** Supplied data **
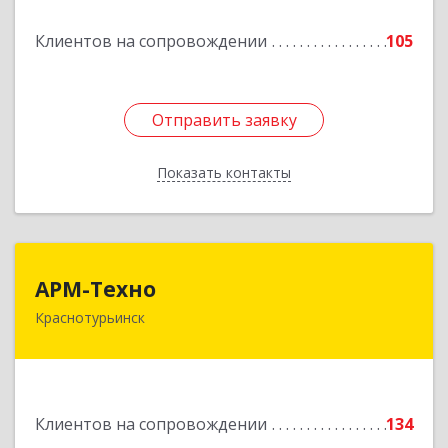
Подробнее
Клиентов на сопровождении
105
Отправить заявку
Отправить заявку
Показать контакты
Назад
АРМ-Техно
АРМ-Техно
Краснотурьинск
624447, Свердловская обл, Краснотурьинск г,
Чкалова ул, дом № 4, оф.119
Подробнее
Клиентов на сопровождении
134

** Instructions for the task **
Wherever an image appears, omit it, and retype everything else in the entries exactly.

** Response for this exercise **
Подробнее
Клиентов на сопровождении
105
Отправить заявку
Отправить заявку
Показать контакты
Назад
АРМ-Техно
АРМ-Техно
Краснотурьинск
624447, Свердловская обл, Краснотурьинск г,
Чкалова ул, дом № 4, оф.119
Подробнее
Клиентов на сопровождении
134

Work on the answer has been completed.